If your firewalls are blocking legitimate business traffic, they need to not do that.
Folks are not going to place collectors in every subnet and due to increased security concerns, there will be more and more situations where this will be an issue.
As far as "blocking legitimate traffic" that is not what is happening here (OP specifically said the firewall was wide open). It is allowing the traffic, but firewalls track sessions and due to bad programming, LM triggers firewalls to block traffic in some cases. For example, we had a remote location (all WAN sites transit firewalls, a very common architecture) that had suffered a power outage. Pings began failing because LM reuses the same ICMP ID forever and the original session established previously was no longer valid.
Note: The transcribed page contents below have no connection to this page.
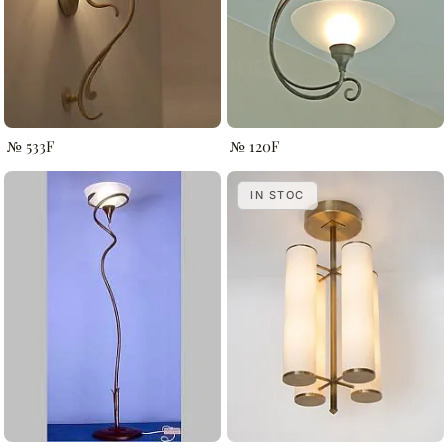
№ 533F
№ 120F
IN STOC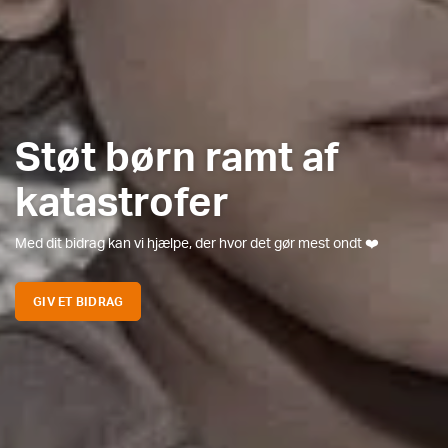
Støt børn ramt af
katastrofer
Med dit bidrag kan vi hjælpe, der hvor det gør mest ondt ❤️
GIV ET BIDRAG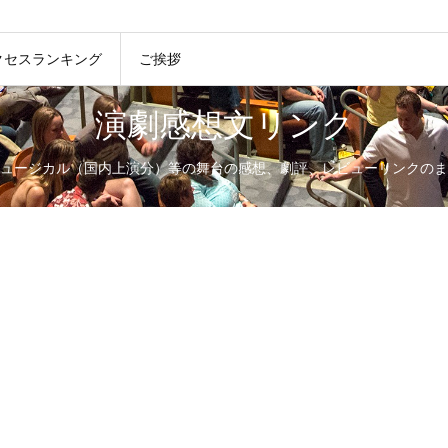
クセスランキング
ご挨拶
演劇感想文リンク
ュージカル（国内上演分）等の舞台の感想、劇評、レビューリンクのま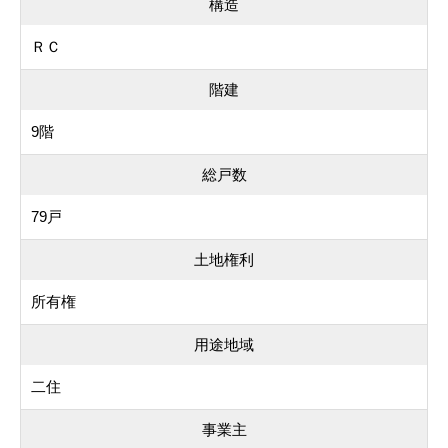
構造
ＲＣ
階建
9階
総戸数
79戸
土地権利
所有権
用途地域
二住
事業主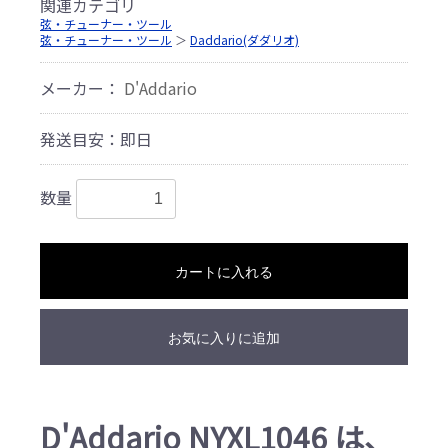
関連カテゴリ
弦・チューナー・ツール
弦・チューナー・ツール
＞
Daddario(ダダリオ)
メーカー：
D'Addario
発送目安：即日
数量
カートに入れる
お気に入りに追加
D'Addario NYXL1046 は、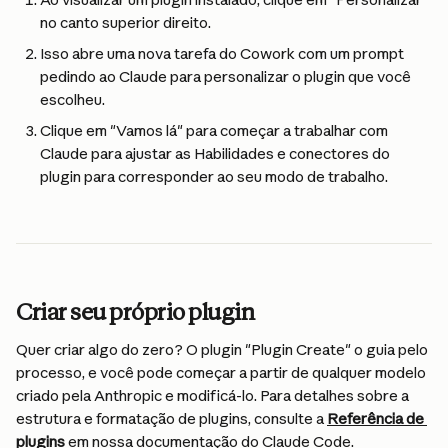
no canto superior direito.
Isso abre uma nova tarefa do Cowork com um prompt 
pedindo ao Claude para personalizar o plugin que você 
escolheu.
Clique em "Vamos lá" para começar a trabalhar com 
Claude para ajustar as Habilidades e conectores do 
plugin para corresponder ao seu modo de trabalho.
Criar seu próprio plugin
Quer criar algo do zero? O plugin "Plugin Create" o guia pelo 
processo, e você pode começar a partir de qualquer modelo 
criado pela Anthropic e modificá-lo. Para detalhes sobre a 
estrutura e formatação de plugins, consulte a 
Referência de 
plugins
 em nossa documentação do Claude Code.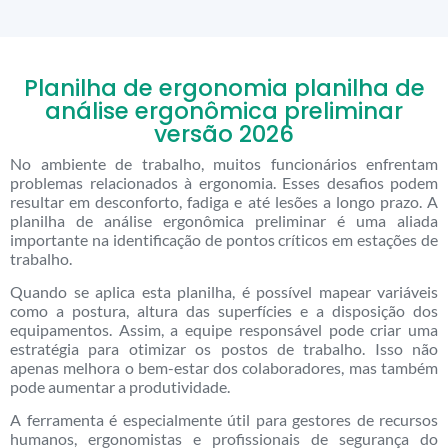
Planilha de ergonomia planilha de
análise ergonômica preliminar
versão 2026
No ambiente de trabalho, muitos funcionários enfrentam
problemas relacionados à ergonomia. Esses desafios podem
resultar em desconforto, fadiga e até lesões a longo prazo. A
planilha de análise ergonômica preliminar é uma aliada
importante na identificação de pontos críticos em estações de
trabalho.
Quando se aplica esta planilha, é possível mapear variáveis
como a postura, altura das superfícies e a disposição dos
equipamentos. Assim, a equipe responsável pode criar uma
estratégia para otimizar os postos de trabalho. Isso não
apenas melhora o bem-estar dos colaboradores, mas também
pode aumentar a produtividade.
A ferramenta é especialmente útil para gestores de recursos
humanos, ergonomistas e profissionais de segurança do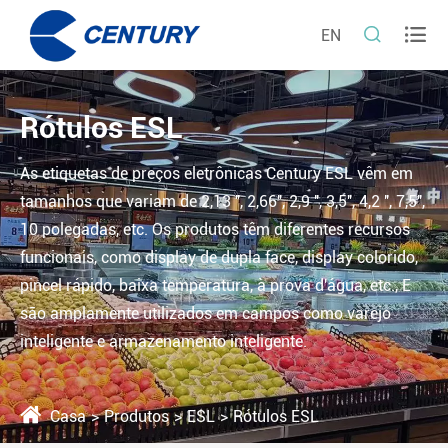


EN
Rótulos ESL
As etiquetas de preços eletrônicas Century ESL vêm em
tamanhos que variam de 2,13 '', 2,66'', 2,9 '', 3,5'', 4,2 '', 7,5'',
10 polegadas, etc. Os produtos têm diferentes recursos
funcionais, como display de dupla face, display colorido,
pincel rápido, baixa temperatura, à prova d'água, etc., E
são amplamente utilizados em campos como varejo
inteligente e armazenamento inteligente.
Casa
Produtos
ESL
Rótulos ESL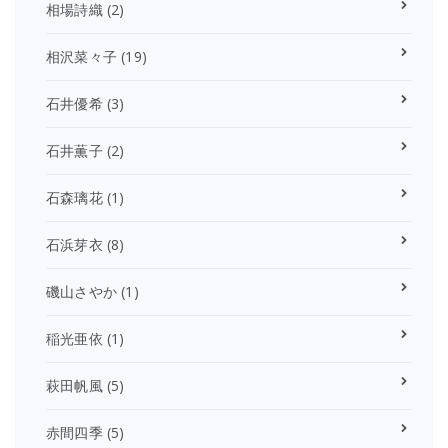
相場詩織
(2)
相沢菜々子
(19)
石井優希
(3)
石井薫子
(2)
石森璃花
(1)
石浜芽衣
(8)
磯山さやか
(1)
稲光亜依
(1)
萩田帆風
(5)
赤間四季
(5)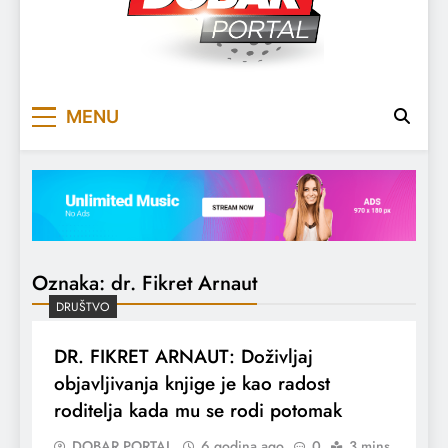
DOBARPORTAL
DOBAR, ZA DOBAR DAN
MENU
Oznaka:
dr. Fikret Arnaut
DRUŠTVO
DR. FIKRET ARNAUT: Doživljaj
objavljivanja knjige je kao radost
roditelja kada mu se rodi potomak
DOBAR PORTAL
6 godina ago
0
3 mins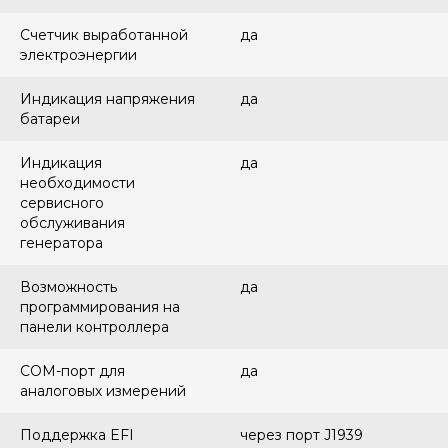
Счетчик выработанной
да
электроэнергии
Индикация напряжения
да
батареи
Индикация
да
необходимости
сервисного
обслуживания
генератора
Возможность
да
программирования на
панели контроллера
COM-порт для
да
аналоговых измерений
Поддержка EFI
через порт J1939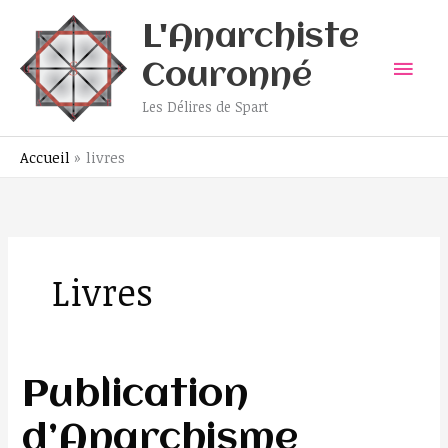
Aller
Men
L'Anarchiste
au
contenu
prin
Couronné
Les Délires de Spart
Accueil
livres
Livres
Publication
Publication
d’Anarchisme
d’Anarchisme
Ontologique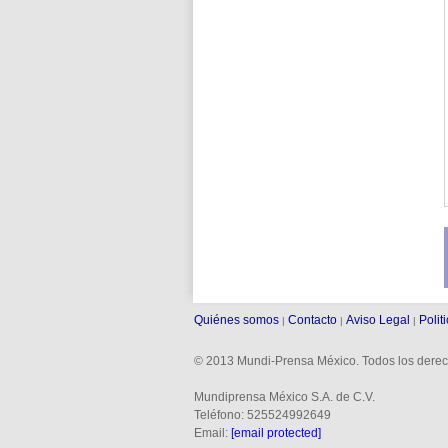
Quiénes somos
Contacto
Aviso Legal
Polit
|
|
|
© 2013 Mundi-Prensa México. Todos los derec
Mundiprensa México S.A. de C.V.
Teléfono: 525524992649
Email:
[email protected]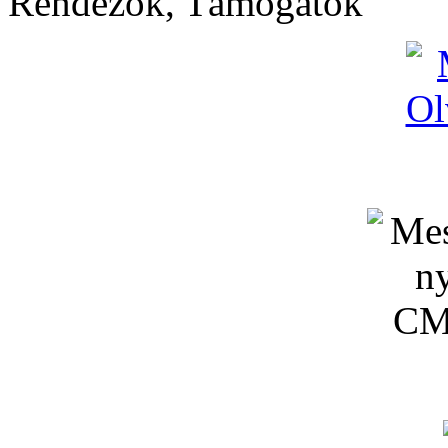
Rendezők, Támogatók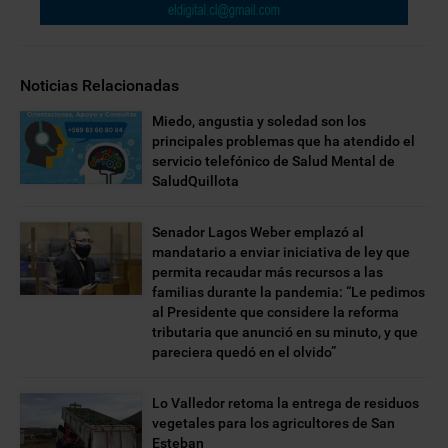
Noticias Relacionadas
Miedo, angustia y soledad son los
principales problemas que ha atendido el
servicio telefónico de Salud Mental de
SaludQuillota
Senador Lagos Weber emplazó al
mandatario a enviar iniciativa de ley que
permita recaudar más recursos a las
familias durante la pandemia: “Le pedimos
al Presidente que considere la reforma
tributaria que anunció en su minuto, y que
pareciera quedó en el olvido”
Lo Valledor retoma la entrega de residuos
vegetales para los agricultores de San
Esteban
As I mentioned, I escalated this to our CSM in 2018 and got back "I get it, but you need to open a feature request". Since then, someone in LM has at least figured out this needs support for SNMP -- this is what we were provided and it works fairly well (that seems to only target SNMPv3, but we tend to use that when possible so it is OK).
By default, the collector does not change the SNMP library session until a collector restart, which is why that resolves the issue. You may be able to work around this by adjusting the following fields in the collector debug.
snmp.shareThreads.impl.v3.switchport.enable=true
snmp.shareThreads.impl.v3.initialCheckDelay.minutes=3
We get frequent annoyed tickets from clients who are told by LM that a host is not responding to ping, which is trivially proved wrong by them. Our only solution when it happens is to restart the collector. You know, rather than LM fixing broken code.